XML Connections

Thursday, July 31, 2008

XQuery for the SQL Programmer - Operators, functions and conditions

This is our fourth post in the XQuery for the SQL programmer series. Today we'll have a closer look at the SQL functions, operators, and conditions used in where clauses. And of course we'll explain how to accomplish the same in XQuery.

Comparisons

All of us are using comparison operators frequently in SQL, especially equality (=). Not surprising, we've been using it already a few times in examples of previous posts of this series.

Select all motorcycles,

select *
from ITEMS
where DESCRIPTION = 'Motorcycle'

is written in XQuery as follows,

for $item in collection("ITEMS")/ITEMS
where $item/DESCRIPTION = "Motorcycle"
return $item

Looks like = in SQL is the same as = in XQuery, but actually that is not entirely true.
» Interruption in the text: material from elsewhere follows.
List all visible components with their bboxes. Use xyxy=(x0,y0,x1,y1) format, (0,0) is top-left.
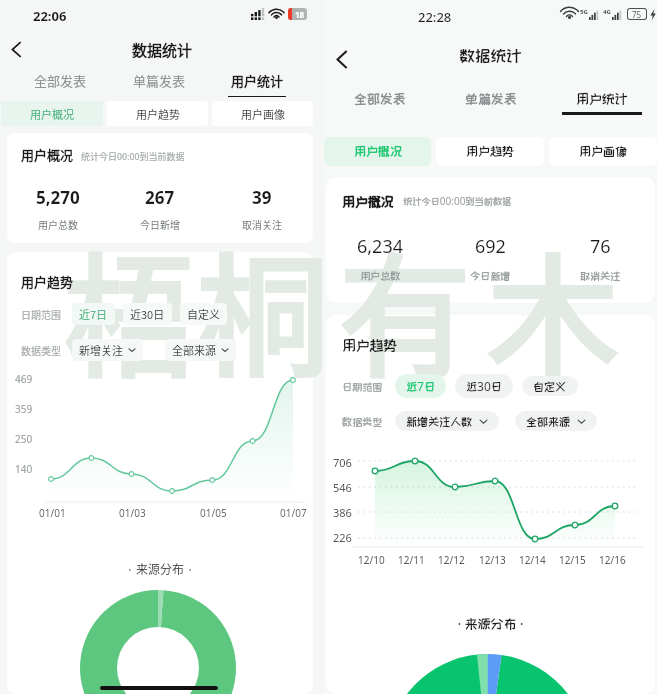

In SQL the comparison operators are used to compare two values. In XQuery, the comparisons operate on sequences of values and as such have existential behavior. A few examples of = in XQuery,

  • 1 = 2 evaluates to false
  • 1 = (1,2) evaluates to true
  • 1 != (1,2) evaluates to true
Note the last two comparisons, they illustrate that = and != are not the inverse of each other. Another consequence of the existential behavior, equality is not transitive in XQuery.
  • (1,2) = (2,3) evaluates to true
  • (2,3) = (3,4) evaluates to true
  • But (1,2) = (3,4) evaluates to false!
In XQuery we call these operators (=, !=, <, <=, > and >=) general comparisons. In addition XQuery also has value comparisons (eq, ne, lt, le, gt, ge), which are used to compare single values. Although they have a different syntax, these value comparisons are equivalent to the SQL comparison operators. The example above could thus also be written as follows,

for $item in collection("ITEMS")/ITEMS
where $item/DESCRIPTION eq "Motorcycle"
return $item/ITEMNO

Arithmetic operators

A lot of analogy between the arithmetic operators in SQL and XQuery. +, - and * are equivalent.
Where SQL uses the / operator for divisions, this is not possible in XQuery. Remember that / is used in path expressions. So XQuery has a div operator.

IN clause

Note the similarity, to some extend, between the IN condition as known in SQL with XQuery's equality general comparison.

select ITEMNO
from ITEMS
where DESCRIPTION in ('Motorcycle', 'Bicycle')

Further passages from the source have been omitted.